Il dottor Davide Sulcanese dell’Università d’Annunzio e coautori hanno esaminato le immagini del Magellan alla ricerca di cambiamenti. Il processo non è così semplice come potrebbe sembrare, poiché l’orbiter non si trovava in posizioni identiche quando le aree venivano mappate nei due passaggi, quindi le variazioni degli angoli fanno sembrare i luoghi diversi.
Tuttavia, dopo aver eliminato una varietà di falsi cambiamenti, il team considera i cambiamenti sul fianco occidentale del vulcano Sif Mons e nell’occidentale Niobe Planitia come reali. Gli autori suggeriscono che questi cambiamenti siano più ragionevolmente spiegati come evidenza di nuovi flussi di lava legati alle attività vulcaniche che si sono verificate durante la missione di mappatura del Magellan.

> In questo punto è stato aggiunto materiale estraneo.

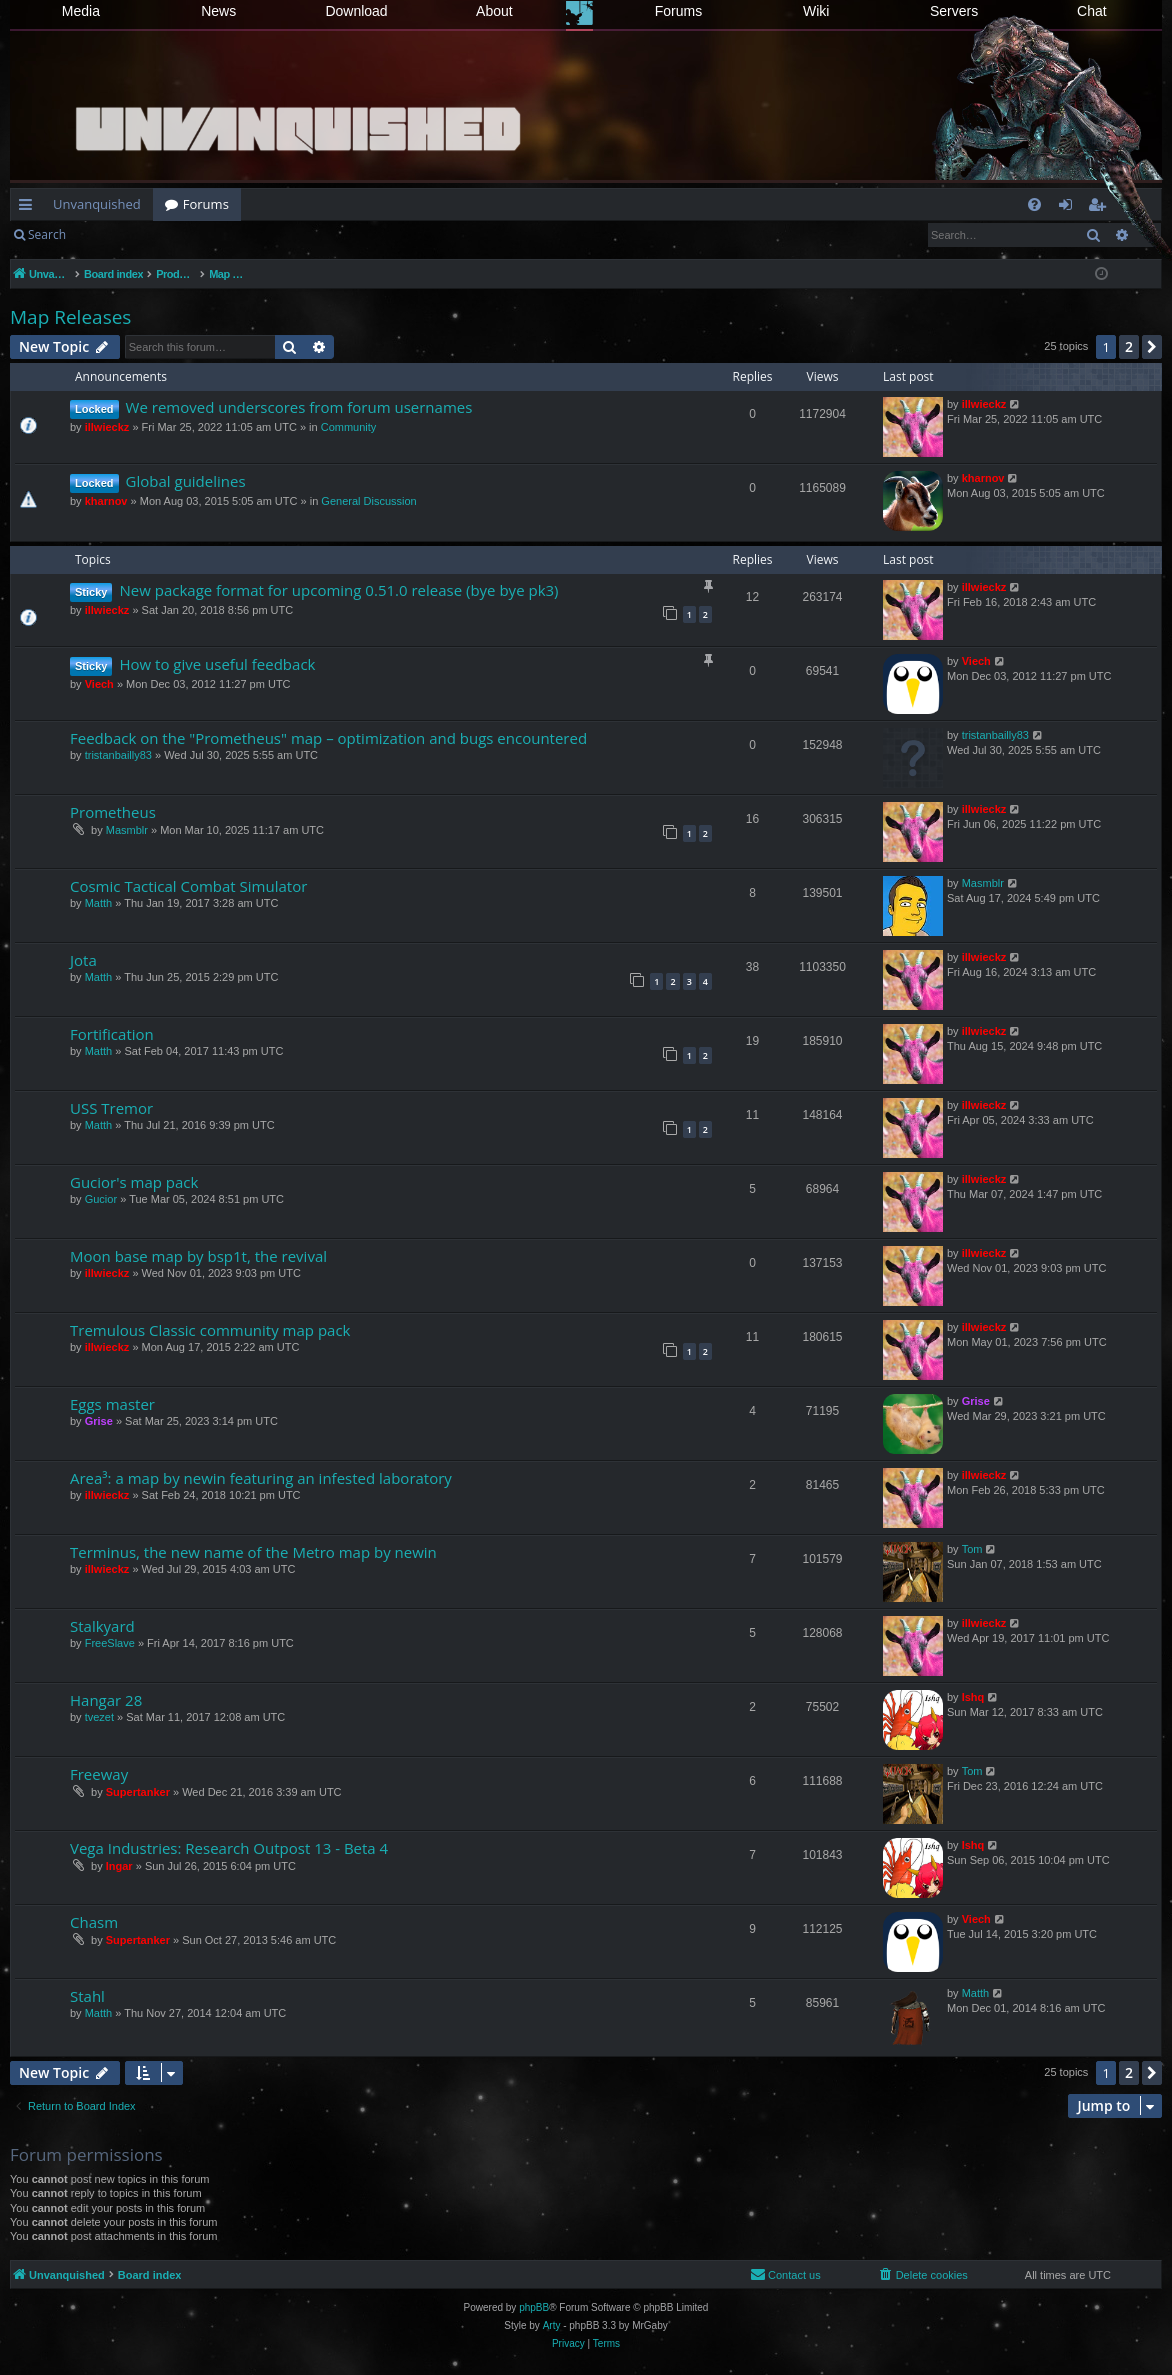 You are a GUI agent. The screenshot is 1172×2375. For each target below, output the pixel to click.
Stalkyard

Gli autori hanno scelto i primi e terzi cicli di mappatura del Magellan, poiché gli angoli di visione sono più simili tra loro rispetto al ciclo 2. Le mappe utilizzate dal team hanno una dimensione dei pixel di 75 metri, quindi qualsiasi attività deve essere sostanziale per essere rilevata.

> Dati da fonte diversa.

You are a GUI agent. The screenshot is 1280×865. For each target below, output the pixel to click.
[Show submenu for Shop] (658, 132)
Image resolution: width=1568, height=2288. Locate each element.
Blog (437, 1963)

I risultati mostrano che Venere potrebbe essere molto più attiva vulcanicamente di quanto si pensasse in precedenza, ha dichiarato Sulcanese in una nota. Nessuno dei cambiamenti osservati può essere identificato in modo conclusivo come flussi di lava a questa risoluzione, ma il team ha scartato tutte le spiegazioni alternative che potevano pensare, come effetti atmosferici o frane.

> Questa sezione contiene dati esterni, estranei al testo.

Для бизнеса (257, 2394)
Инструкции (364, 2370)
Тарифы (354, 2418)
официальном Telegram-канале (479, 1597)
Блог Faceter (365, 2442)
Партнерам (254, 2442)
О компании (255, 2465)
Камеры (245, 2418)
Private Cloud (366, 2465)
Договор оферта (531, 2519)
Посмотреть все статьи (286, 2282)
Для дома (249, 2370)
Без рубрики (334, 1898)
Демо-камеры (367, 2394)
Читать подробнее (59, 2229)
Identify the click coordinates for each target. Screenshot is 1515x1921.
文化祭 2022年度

Le tre posizioni sono così sparse su Venere che non possono essere collegate; se tutte sono reali, possiamo aspettarci che le eruzioni siano un evento frequente. Sif Mons è un ampio vulcano a scudo dove circa 30 chilometri quadrati sembrano essere cambiati tra i passaggi; le regioni più luminose osservate nel ciclo 3 sembrano coprire completamente alcuni dei flussi più scuri visti nel ciclo 1, riferiscono gli autori.
Nibie Planitia è a quasi 100 gradi di longitudine da Sif Mons, e il terreno è pianeggiante, rendendo le frane improbabili. Caratteristiche a forma di ventaglio appaiono lì nel terzo ciclo che non possono essere viste né nell’uno né nell’altro degli altri due. In entrambi i casi, le nuove aree luminose sembrano deviare intorno agli ostacoli topografici, proprio come farebbe la lava.
Senza conoscere la profondità della lava, è possibile avere poca precisione sul volume rilasciato. Tuttavia, il team ha stimato i tassi di flusso solo da questi siti simili alla media annuale sulla Terra negli ultimi 180 milioni di anni.
Pertanto, seguendo questi calcoli, non solo Venere potrebbe essere molto più attiva vulcanicamente di quanto precedentemente ipotizzato, ma la sua attività vulcanica potrebbe anche essere dello stesso ordine di grandezza di quella stimata per la Terra, scrivono.
Dato l’assenza di tettonica delle placche venusiana, il principale motore del vulcanismo sulla Terra, sarebbe una scoperta notevole, e di sicuro i geologi sarebbero desiderosi di indagare. Sembra certamente che ci sarà qualcosa di interessante da investigare per future missioni.
Già la dottoressa Suzanne Smrekar del JPL ha indicato che la missione VERITAS potrebbe concentrarsi su questi siti quando raggiungerà Venere. Lo studio è stato pubblicato in open access sulla rivista Nature Astronomy.